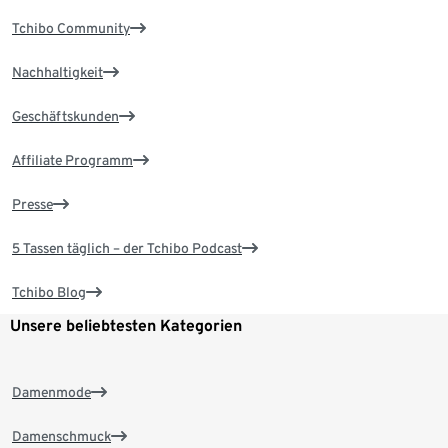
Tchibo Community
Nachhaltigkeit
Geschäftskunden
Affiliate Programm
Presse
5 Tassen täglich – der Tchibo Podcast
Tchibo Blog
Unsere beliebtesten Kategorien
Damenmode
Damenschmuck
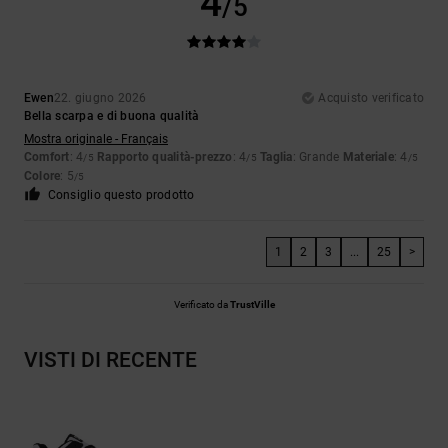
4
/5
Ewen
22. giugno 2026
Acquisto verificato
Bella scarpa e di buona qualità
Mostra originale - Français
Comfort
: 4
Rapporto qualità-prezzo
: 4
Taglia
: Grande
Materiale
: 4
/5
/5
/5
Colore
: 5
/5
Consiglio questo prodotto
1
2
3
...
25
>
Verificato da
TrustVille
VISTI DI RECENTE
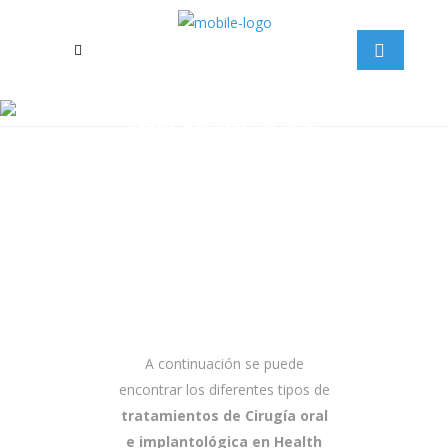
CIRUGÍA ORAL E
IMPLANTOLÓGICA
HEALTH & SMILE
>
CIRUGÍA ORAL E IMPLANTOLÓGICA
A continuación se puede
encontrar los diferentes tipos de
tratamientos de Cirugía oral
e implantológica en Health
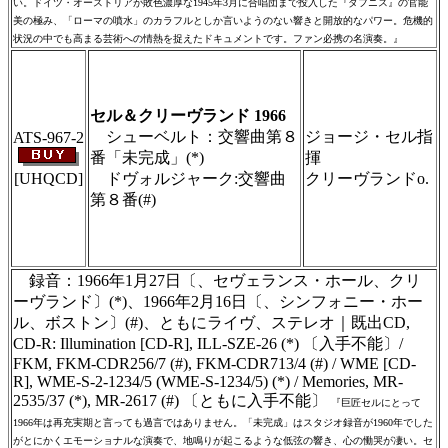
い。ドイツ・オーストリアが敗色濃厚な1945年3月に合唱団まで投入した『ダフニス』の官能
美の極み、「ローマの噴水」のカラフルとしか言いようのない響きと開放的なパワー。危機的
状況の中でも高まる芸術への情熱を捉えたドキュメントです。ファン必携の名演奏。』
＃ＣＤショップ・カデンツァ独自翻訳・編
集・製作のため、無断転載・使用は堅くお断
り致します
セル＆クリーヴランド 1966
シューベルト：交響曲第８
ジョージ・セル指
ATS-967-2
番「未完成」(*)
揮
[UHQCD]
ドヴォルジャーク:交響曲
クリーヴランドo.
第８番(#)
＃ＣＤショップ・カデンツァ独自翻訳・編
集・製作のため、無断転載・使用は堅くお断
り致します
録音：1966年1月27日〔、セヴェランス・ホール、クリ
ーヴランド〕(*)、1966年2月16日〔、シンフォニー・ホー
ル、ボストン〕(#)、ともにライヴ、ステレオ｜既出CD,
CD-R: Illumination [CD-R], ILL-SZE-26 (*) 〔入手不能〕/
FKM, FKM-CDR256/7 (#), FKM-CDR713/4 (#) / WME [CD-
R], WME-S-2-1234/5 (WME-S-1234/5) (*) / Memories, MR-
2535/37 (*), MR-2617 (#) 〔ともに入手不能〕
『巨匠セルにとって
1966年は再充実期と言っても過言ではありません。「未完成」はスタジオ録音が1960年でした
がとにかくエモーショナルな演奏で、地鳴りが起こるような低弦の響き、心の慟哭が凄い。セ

• • • • • • •

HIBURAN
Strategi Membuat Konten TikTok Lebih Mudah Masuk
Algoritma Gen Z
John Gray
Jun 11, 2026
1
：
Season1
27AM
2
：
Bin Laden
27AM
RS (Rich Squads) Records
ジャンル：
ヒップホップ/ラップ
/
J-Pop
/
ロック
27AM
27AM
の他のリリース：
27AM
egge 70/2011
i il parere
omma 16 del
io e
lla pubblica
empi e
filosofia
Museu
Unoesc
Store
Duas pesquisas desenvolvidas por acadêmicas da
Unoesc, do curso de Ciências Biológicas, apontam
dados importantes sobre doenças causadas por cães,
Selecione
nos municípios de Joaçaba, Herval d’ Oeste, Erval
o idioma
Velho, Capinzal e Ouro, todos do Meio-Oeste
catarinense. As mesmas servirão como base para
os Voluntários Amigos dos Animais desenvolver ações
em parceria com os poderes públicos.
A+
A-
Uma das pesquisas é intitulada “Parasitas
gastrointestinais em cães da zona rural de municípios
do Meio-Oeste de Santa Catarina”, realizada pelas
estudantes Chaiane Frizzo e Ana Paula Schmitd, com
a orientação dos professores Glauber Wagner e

• • • • • • •

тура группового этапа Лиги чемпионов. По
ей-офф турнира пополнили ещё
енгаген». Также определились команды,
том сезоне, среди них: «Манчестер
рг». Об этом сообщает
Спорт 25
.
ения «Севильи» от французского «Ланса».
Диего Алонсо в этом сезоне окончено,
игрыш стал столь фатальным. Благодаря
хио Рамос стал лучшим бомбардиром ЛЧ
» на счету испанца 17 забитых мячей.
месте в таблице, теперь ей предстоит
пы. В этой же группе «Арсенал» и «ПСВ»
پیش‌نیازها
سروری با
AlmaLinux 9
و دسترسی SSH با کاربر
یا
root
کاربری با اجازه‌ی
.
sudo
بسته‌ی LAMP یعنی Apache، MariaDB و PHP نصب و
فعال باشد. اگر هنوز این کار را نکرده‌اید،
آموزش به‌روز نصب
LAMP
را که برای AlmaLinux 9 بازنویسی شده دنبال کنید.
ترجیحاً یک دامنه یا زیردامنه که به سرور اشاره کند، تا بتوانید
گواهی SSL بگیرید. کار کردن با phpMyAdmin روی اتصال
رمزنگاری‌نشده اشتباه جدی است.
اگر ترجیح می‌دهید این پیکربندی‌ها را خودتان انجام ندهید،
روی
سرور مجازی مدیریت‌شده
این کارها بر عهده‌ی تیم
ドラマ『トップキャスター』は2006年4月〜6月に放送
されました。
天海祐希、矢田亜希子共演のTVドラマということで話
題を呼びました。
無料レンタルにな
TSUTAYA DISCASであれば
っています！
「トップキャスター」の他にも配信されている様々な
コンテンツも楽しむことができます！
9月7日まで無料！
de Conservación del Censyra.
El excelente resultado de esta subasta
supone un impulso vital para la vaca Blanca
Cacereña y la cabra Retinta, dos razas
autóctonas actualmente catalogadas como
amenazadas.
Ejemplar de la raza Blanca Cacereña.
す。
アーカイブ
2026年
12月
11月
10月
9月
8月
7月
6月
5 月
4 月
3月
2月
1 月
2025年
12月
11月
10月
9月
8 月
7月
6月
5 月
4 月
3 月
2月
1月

• • • • • • •

Directions for this task: If a picture sits between the line containing "Acquisto verificato" and the line containing "美の極み、「ローマの噴水」の", leave it out, and return the lines of that range above exactly, both ends included.

Response for this exercise:
Acquisto verificato
Bella scarpa e di buona qualità
Mostra originale - Français
Comfort
: 4
Rapporto qualità-prezzo
: 4
Taglia
: Grande
Materiale
: 4
/5
/5
/5
Colore
: 5
/5
Consiglio questo prodotto
1
2
3
...
25
>
Verificato da
TrustVille
VISTI DI RECENTE
CIRUGÍA ORAL E
IMPLANTOLÓGICA
HEALTH & SMILE
>
CIRUGÍA ORAL E IMPLANTOLÓGICA
A continuación se puede
encontrar los diferentes tipos de
tratamientos de Cirugía oral
e implantológica en Health
い。ドイツ・オーストリアが敗色濃厚な1945年3月に合唱団まで投入した『ダフニス』の官能
美の極み、「ローマの噴水」のカラフルとしか言いようのない響きと開放的なパワー。危機的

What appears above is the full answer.